→ Source data
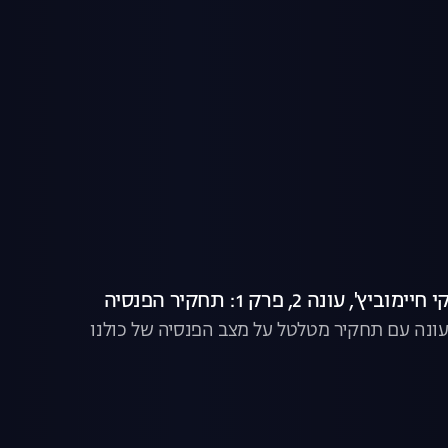
 עונה 2, פרק 1: תחקיר הפנסיה
נה עם תחקיר מטלטל על מצב הפנסיה של כולנו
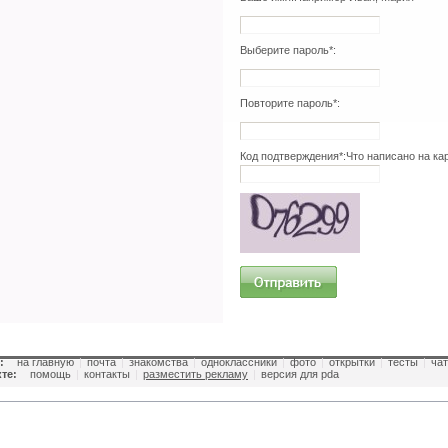
Выберите пароль*:
Повторите пароль*:
Код подтверждения*:
Что написано на ка
:
на главную
|
почта
|
знакомства
|
одноклассники
|
фото
|
открытки
|
тесты
|
чат
те:
помощь
|
контакты
|
разместить рекламу
|
версия для pda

→ What the exercise asks
Only the pictures are dropped. Otherwise, write out the listing exactly.

→ Answer section
 עונה 2, פרק 1: תחקיר הפנסיה
נה עם תחקיר מטלטל על מצב הפנסיה של כולנו
Выберите пароль*:
Повторите пароль*:
Код подтверждения*:
Что написано на ка
:
на главную
|
почта
|
знакомства
|
одноклассники
|
фото
|
открытки
|
тесты
|
чат
те:
помощь
|
контакты
|
разместить рекламу
|
версия для pda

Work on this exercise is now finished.